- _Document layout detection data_
..............................
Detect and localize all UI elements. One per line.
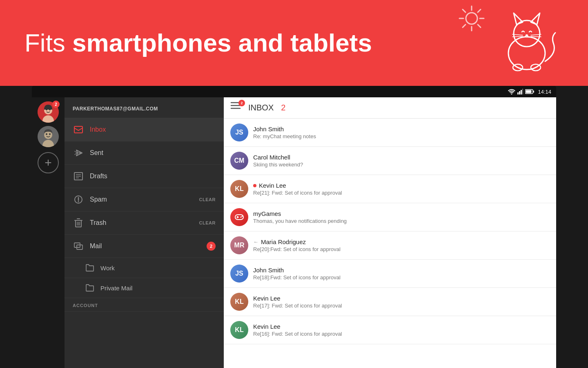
nav-work[interactable]: Work — [65, 258, 224, 278]
email-content: Kevin LeeRe[21]: Fwd: Set of icons for a… — [253, 182, 550, 196]
email-item[interactable]: JSJohn SmithRe[18]:Fwd: Set of icons for… — [224, 260, 556, 288]
email-content: Carol MitchellSkiing this weekend? — [253, 154, 550, 168]
inbox-icon — [73, 124, 84, 135]
status-bar: 14:14 — [32, 86, 556, 97]
svg-rect-22 — [521, 90, 522, 94]
nav-sent-label: Sent — [90, 149, 216, 157]
svg-rect-37 — [74, 126, 82, 133]
email-avatar: KL — [230, 180, 248, 198]
svg-point-45 — [78, 201, 79, 202]
email-sender-name: myGames — [253, 210, 550, 217]
email-item[interactable]: MR←Maria RodriguezRe[20]:Fwd: Set of ico… — [224, 231, 556, 260]
svg-point-36 — [49, 133, 51, 135]
email-pane: 2 INBOX 2 JSJohn SmithRe: myChat meeting… — [224, 97, 556, 368]
banner-light-text: Fits — [24, 29, 72, 57]
email-sender-name: Kevin Lee — [253, 323, 550, 330]
svg-rect-20 — [517, 92, 519, 94]
cat-illustration — [490, 4, 564, 78]
avatar-rail: 2 + — [32, 97, 65, 368]
email-list: JSJohn SmithRe: myChat meeting notesCMCa… — [224, 119, 556, 368]
account-header: PARKERTHOMAS87@GMAIL.COM — [65, 97, 224, 118]
nav-spam-label: Spam — [90, 196, 199, 203]
sun-decoration — [457, 4, 486, 33]
top-banner: Fits smartphones and tablets — [0, 0, 588, 86]
email-preview: Re[20]:Fwd: Set of icons for approval — [253, 246, 550, 252]
banner-title: Fits smartphones and tablets — [24, 28, 372, 58]
email-avatar — [230, 208, 248, 226]
svg-point-60 — [242, 216, 243, 217]
email-item[interactable]: CMCarol MitchellSkiing this weekend? — [224, 147, 556, 175]
avatar-badge-1: 2 — [52, 101, 60, 108]
account-email: PARKERTHOMAS87@GMAIL.COM — [73, 106, 158, 112]
secondary-account-avatar[interactable] — [38, 126, 59, 147]
email-item[interactable]: KLKevin LeeRe[21]: Fwd: Set of icons for… — [224, 175, 556, 203]
email-sender-name: Kevin Lee — [253, 182, 550, 189]
nav-drafts[interactable]: Drafts — [65, 165, 224, 188]
email-content: John SmithRe[18]:Fwd: Set of icons for a… — [253, 267, 550, 280]
nav-sidebar: PARKERTHOMAS87@GMAIL.COM Inbox — [65, 97, 224, 368]
private-mail-folder-icon — [85, 283, 95, 293]
email-preview: Thomas, you have notifications pending — [253, 218, 550, 224]
email-content: ←Maria RodriguezRe[20]:Fwd: Set of icons… — [253, 238, 550, 252]
svg-line-6 — [478, 9, 481, 12]
svg-line-17 — [531, 36, 541, 37]
signal-icon — [517, 89, 523, 94]
nav-private-mail-label: Private Mail — [100, 285, 132, 292]
email-content: Kevin LeeRe[17]: Fwd: Set of icons for a… — [253, 295, 550, 309]
status-icons: 14:14 — [508, 89, 551, 95]
drafts-icon — [73, 171, 84, 182]
email-avatar: MR — [230, 236, 248, 254]
svg-rect-25 — [526, 90, 532, 93]
nav-sent[interactable]: Sent — [65, 141, 224, 165]
svg-point-13 — [526, 34, 528, 36]
svg-point-59 — [241, 217, 242, 218]
primary-account-avatar[interactable]: 2 — [38, 101, 59, 123]
svg-line-4 — [463, 9, 466, 12]
status-time: 14:14 — [538, 89, 551, 95]
email-item[interactable]: JSJohn SmithRe: myChat meeting notes — [224, 119, 556, 147]
email-item[interactable]: KLKevin LeeRe[16]: Fwd: Set of icons for… — [224, 316, 556, 344]
email-item[interactable]: myGamesThomas, you have notifications pe… — [224, 203, 556, 231]
nav-private-mail[interactable]: Private Mail — [65, 278, 224, 298]
mail-icon — [73, 240, 84, 252]
svg-line-15 — [512, 36, 523, 37]
svg-point-35 — [46, 133, 47, 135]
email-content: John SmithRe: myChat meeting notes — [253, 126, 550, 139]
spam-icon — [73, 194, 84, 205]
nav-drafts-label: Drafts — [90, 173, 216, 180]
reply-icon: ← — [253, 239, 258, 245]
nav-inbox[interactable]: Inbox — [65, 118, 224, 141]
add-account-button[interactable]: + — [38, 152, 59, 173]
nav-mail[interactable]: Mail 2 — [65, 235, 224, 258]
email-sender-name: John Smith — [253, 267, 550, 274]
nav-inbox-label: Inbox — [90, 126, 216, 133]
spam-clear-button[interactable]: CLEAR — [199, 197, 216, 202]
email-preview: Re[21]: Fwd: Set of icons for approval — [253, 190, 550, 196]
email-item[interactable]: KLKevin LeeRe[17]: Fwd: Set of icons for… — [224, 288, 556, 316]
nav-spam[interactable]: Spam CLEAR — [65, 188, 224, 211]
email-preview: Skiing this weekend? — [253, 162, 550, 168]
email-header: 2 INBOX 2 — [224, 97, 556, 119]
email-preview: Re[18]:Fwd: Set of icons for approval — [253, 274, 550, 280]
inbox-title: INBOX — [248, 103, 274, 112]
svg-point-9 — [508, 37, 545, 70]
email-avatar: KL — [230, 293, 248, 311]
email-content: myGamesThomas, you have notifications pe… — [253, 210, 550, 224]
mail-badge: 2 — [207, 242, 216, 251]
banner-bold-text: smartphones and tablets — [72, 29, 372, 57]
email-preview: Re[16]: Fwd: Set of icons for approval — [253, 331, 550, 337]
nav-trash[interactable]: Trash CLEAR — [65, 211, 224, 235]
battery-icon — [525, 89, 534, 94]
svg-line-5 — [478, 25, 481, 27]
svg-line-7 — [463, 25, 466, 27]
email-sender-name: John Smith — [253, 126, 550, 132]
email-avatar: JS — [230, 265, 248, 283]
plus-icon: + — [45, 157, 52, 169]
nav-mail-label: Mail — [90, 242, 207, 250]
email-preview: Re: myChat meeting notes — [253, 133, 550, 139]
email-sender-name: Kevin Lee — [253, 295, 550, 302]
trash-icon — [73, 217, 84, 229]
trash-clear-button[interactable]: CLEAR — [199, 220, 216, 225]
work-folder-icon — [85, 263, 95, 273]
email-sender-name: Carol Mitchell — [253, 154, 550, 161]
..............................
Set down all of the entries exactly as they stand, without any image.

- _Task answer_
Detect and localize all UI elements. One per line.
nav-work[interactable]: Work — [65, 258, 224, 278]
email-content: Kevin LeeRe[21]: Fwd: Set of icons for a… — [253, 182, 550, 196]
email-item[interactable]: JSJohn SmithRe[18]:Fwd: Set of icons for… — [224, 260, 556, 288]
email-content: Carol MitchellSkiing this weekend? — [253, 154, 550, 168]
inbox-icon — [73, 124, 84, 135]
status-bar: 14:14 — [32, 86, 556, 97]
svg-rect-22 — [521, 90, 522, 94]
nav-sent-label: Sent — [90, 149, 216, 157]
svg-rect-37 — [74, 126, 82, 133]
email-avatar: KL — [230, 180, 248, 198]
svg-point-45 — [78, 201, 79, 202]
email-sender-name: myGames — [253, 210, 550, 217]
email-item[interactable]: MR←Maria RodriguezRe[20]:Fwd: Set of ico… — [224, 231, 556, 260]
svg-point-36 — [49, 133, 51, 135]
email-pane: 2 INBOX 2 JSJohn SmithRe: myChat meeting… — [224, 97, 556, 368]
banner-light-text: Fits — [24, 29, 72, 57]
email-sender-name: Kevin Lee — [253, 323, 550, 330]
svg-rect-20 — [517, 92, 519, 94]
cat-illustration — [490, 4, 564, 78]
avatar-rail: 2 + — [32, 97, 65, 368]
email-list: JSJohn SmithRe: myChat meeting notesCMCa… — [224, 119, 556, 368]
account-header: PARKERTHOMAS87@GMAIL.COM — [65, 97, 224, 118]
nav-spam-label: Spam — [90, 196, 199, 203]
sun-decoration — [457, 4, 486, 33]
top-banner: Fits smartphones and tablets — [0, 0, 588, 86]
email-preview: Re[20]:Fwd: Set of icons for approval — [253, 246, 550, 252]
banner-title: Fits smartphones and tablets — [24, 28, 372, 58]
email-avatar — [230, 208, 248, 226]
svg-point-60 — [242, 216, 243, 217]
email-item[interactable]: CMCarol MitchellSkiing this weekend? — [224, 147, 556, 175]
avatar-badge-1: 2 — [52, 101, 60, 108]
account-email: PARKERTHOMAS87@GMAIL.COM — [73, 106, 158, 112]
secondary-account-avatar[interactable] — [38, 126, 59, 147]
email-item[interactable]: KLKevin LeeRe[21]: Fwd: Set of icons for… — [224, 175, 556, 203]
email-sender-name: Kevin Lee — [253, 182, 550, 189]
nav-drafts[interactable]: Drafts — [65, 165, 224, 188]
email-content: John SmithRe[18]:Fwd: Set of icons for a… — [253, 267, 550, 280]
nav-sidebar: PARKERTHOMAS87@GMAIL.COM Inbox — [65, 97, 224, 368]
private-mail-folder-icon — [85, 283, 95, 293]
email-preview: Thomas, you have notifications pending — [253, 218, 550, 224]
email-content: ←Maria RodriguezRe[20]:Fwd: Set of icons… — [253, 238, 550, 252]
svg-line-6 — [478, 9, 481, 12]
svg-line-17 — [531, 36, 541, 37]
signal-icon — [517, 89, 523, 94]
nav-private-mail-label: Private Mail — [100, 285, 132, 292]
email-content: Kevin LeeRe[17]: Fwd: Set of icons for a… — [253, 295, 550, 309]
status-icons: 14:14 — [508, 89, 551, 95]
drafts-icon — [73, 171, 84, 182]
email-avatar: MR — [230, 236, 248, 254]
svg-rect-25 — [526, 90, 532, 93]
nav-sent[interactable]: Sent — [65, 141, 224, 165]
svg-point-13 — [526, 34, 528, 36]
svg-point-59 — [241, 217, 242, 218]
primary-account-avatar[interactable]: 2 — [38, 101, 59, 123]
svg-line-4 — [463, 9, 466, 12]
status-time: 14:14 — [538, 89, 551, 95]
email-item[interactable]: JSJohn SmithRe: myChat meeting notes — [224, 119, 556, 147]
email-item[interactable]: KLKevin LeeRe[16]: Fwd: Set of icons for… — [224, 316, 556, 344]
email-item[interactable]: myGamesThomas, you have notifications pe… — [224, 203, 556, 231]
nav-private-mail[interactable]: Private Mail — [65, 278, 224, 298]
mail-icon — [73, 240, 84, 252]
svg-line-15 — [512, 36, 523, 37]
svg-point-35 — [46, 133, 47, 135]
email-content: John SmithRe: myChat meeting notes — [253, 126, 550, 139]
spam-icon — [73, 194, 84, 205]
nav-drafts-label: Drafts — [90, 173, 216, 180]
reply-icon: ← — [253, 239, 258, 245]
nav-inbox[interactable]: Inbox — [65, 118, 224, 141]
add-account-button[interactable]: + — [38, 152, 59, 173]
nav-mail[interactable]: Mail 2 — [65, 235, 224, 258]
email-sender-name: John Smith — [253, 267, 550, 274]
nav-inbox-label: Inbox — [90, 126, 216, 133]
spam-clear-button[interactable]: CLEAR — [199, 197, 216, 202]
email-preview: Re[21]: Fwd: Set of icons for approval — [253, 190, 550, 196]
email-item[interactable]: KLKevin LeeRe[17]: Fwd: Set of icons for… — [224, 288, 556, 316]
nav-spam[interactable]: Spam CLEAR — [65, 188, 224, 211]
email-preview: Skiing this weekend? — [253, 162, 550, 168]
email-header: 2 INBOX 2 — [224, 97, 556, 119]
email-preview: Re[18]:Fwd: Set of icons for approval — [253, 274, 550, 280]
inbox-title: INBOX — [248, 103, 274, 112]
svg-point-9 — [508, 37, 545, 70]
email-avatar: KL — [230, 293, 248, 311]
email-content: myGamesThomas, you have notifications pe… — [253, 210, 550, 224]
mail-badge: 2 — [207, 242, 216, 251]
banner-bold-text: smartphones and tablets — [72, 29, 372, 57]
email-preview: Re[16]: Fwd: Set of icons for approval — [253, 331, 550, 337]
nav-trash[interactable]: Trash CLEAR — [65, 211, 224, 235]
battery-icon — [525, 89, 534, 94]
svg-line-5 — [478, 25, 481, 27]
svg-line-7 — [463, 25, 466, 27]
email-sender-name: John Smith — [253, 126, 550, 132]
email-avatar: JS — [230, 265, 248, 283]
plus-icon: + — [45, 157, 52, 169]
nav-mail-label: Mail — [90, 242, 207, 250]
email-preview: Re: myChat meeting notes — [253, 133, 550, 139]
email-sender-name: Kevin Lee — [253, 295, 550, 302]
trash-icon — [73, 217, 84, 229]
trash-clear-button[interactable]: CLEAR — [199, 220, 216, 225]
work-folder-icon — [85, 263, 95, 273]
email-sender-name: Carol Mitchell — [253, 154, 550, 161]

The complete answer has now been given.